The ESG narrative has become familiar but does not yet confront the challenges of a world where interest in sustainability is waning in some regions, political and economic divides are widening, and technology is reshaping the rules of the game. How can boards maintain momentum on climate and social issues when governments are focused on regulation and public interest is fractured?
In this podcast, Dr Sabine Dembkowski, Founder and Managing Partner of Better Boards, discusses whether corporate governance can survive sustainability with Frederik Otto, Director of Advisory and Head of Europe at global consulting and standards firm AccountAbility. Previously, he founded and led The Sustainability Board, a globally recognised think tank for sustainable leadership and corporate governance.

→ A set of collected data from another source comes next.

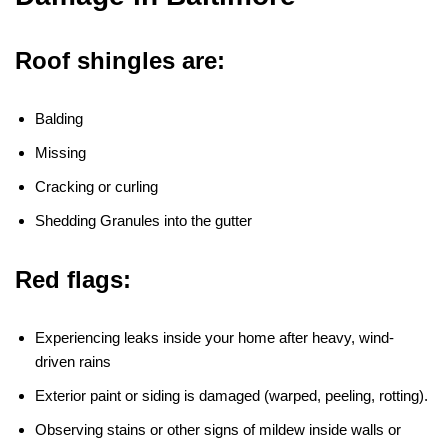
Roof shingles are:
Balding
Missing
Cracking or curling
Shedding Granules into the gutter
Red flags:
Experiencing leaks inside your home after heavy, wind-
driven rains
Exterior paint or siding is damaged (warped, peeling, rotting).
Observing stains or other signs of mildew inside walls or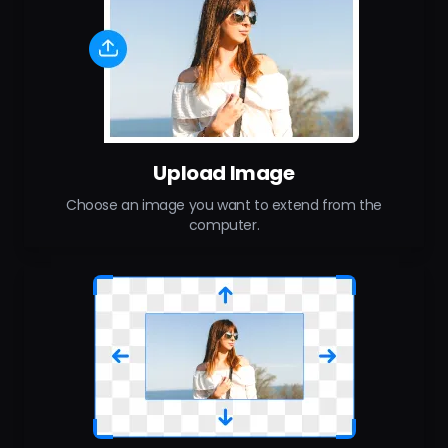
Upload Image
Choose an image you want to extend from the
computer.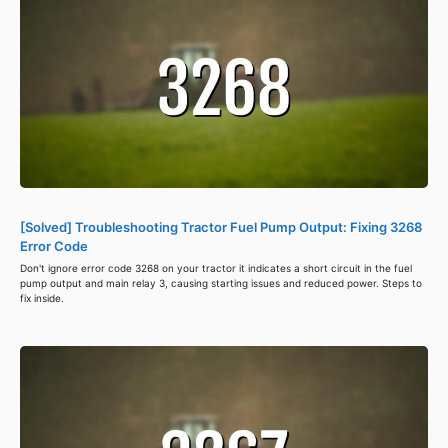
[Solved] Troubleshooting Tractor Fuel Pump Output: Fixing 3268
Error Code
Don't ignore error code 3268 on your tractor it indicates a short circuit in the fuel
pump output and main relay 3, causing starting issues and reduced power. Steps to
fix inside.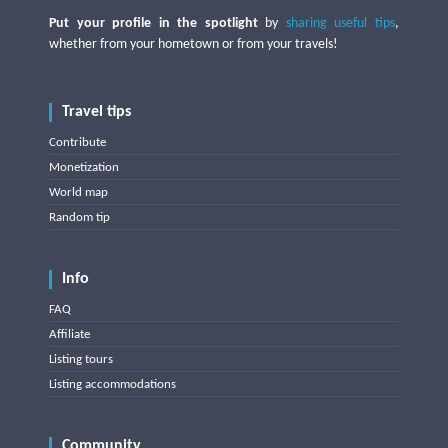
Put your profile in the spotlight
by
sharing useful tips
,
whether from your hometown or from your travels!
Travel tips
Contribute
Monetization
World map
Random tip
Info
FAQ
Affiliate
Listing tours
Listing accommodations
Community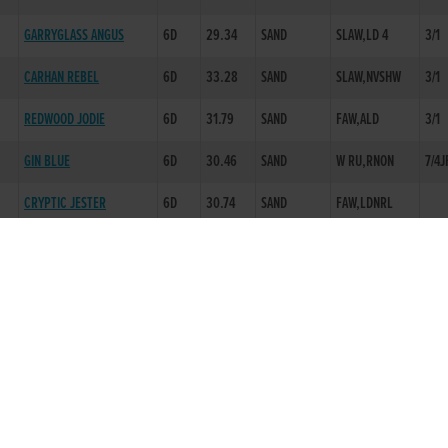
GARRYGLASS ANGUS
6D
29.34
SAND
SLAW,LD 4
3/1
CARHAN REBEL
6D
33.28
SAND
SLAW,NVSHW
3/1
REDWOOD JODIE
6D
31.79
SAND
FAW,ALD
3/1
GIN BLUE
6D
30.46
SAND
W RU,RNON
7/4J
CRYPTIC JESTER
6D
30.74
SAND
FAW,LDNRL
THIRSTY MURT
5D
29.08
SAND
EVAW,KO 1
5/2
QUEL ESPIRIT
6D
29.00
+.30 FAST
EVAW,BLK 1
5/2
FOREST MOLLIE
3D
17.95
SAND
HANDSOFFOURBOGS
6D
29.23
SAND
EVAW,BLK 3
5/2
LOTTIES BLOSSOM
6D
29.31
SAND
BMP 1,RNON
6/1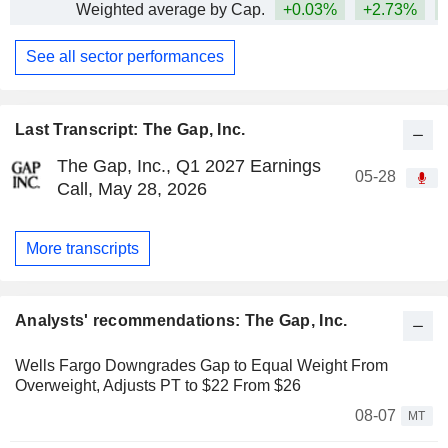
Weighted average by Cap.
+0.03%
+2.73%
+
See all sector performances
Last Transcript: The Gap, Inc.
The Gap, Inc., Q1 2027 Earnings
05-28
Call, May 28, 2026
More transcripts
Analysts' recommendations: The Gap, Inc.
Wells Fargo Downgrades Gap to Equal Weight From
Overweight, Adjusts PT to $22 From $26
08-07
MT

“The purpose of the company is not just to provide profits to shareholders, but to serve all of their stakeholders.”
Frederik starts by explaining that sustainability is intricately tied to governance through stakeholder management and engagement. He recalls how the topic gained traction from 2017 to 2019, with influential figures such as Larry Fink of BlackRock and the US Business Roundtable emphasising that a company’s purpose extends beyond delivering profits to shareholders. That narrative led to a push for better oversight of sustainability issues.
“The last five years have been quite the journey for sustainability.”
Frederik acknowledges that there is a sense of ideological fatigue around terms such as ESG and sustainability, and these words may even have become divisive, but the underlying issues remain critical. He stresses that a board’s fiduciary duty includes ensuring sustainability matters are given due consideration.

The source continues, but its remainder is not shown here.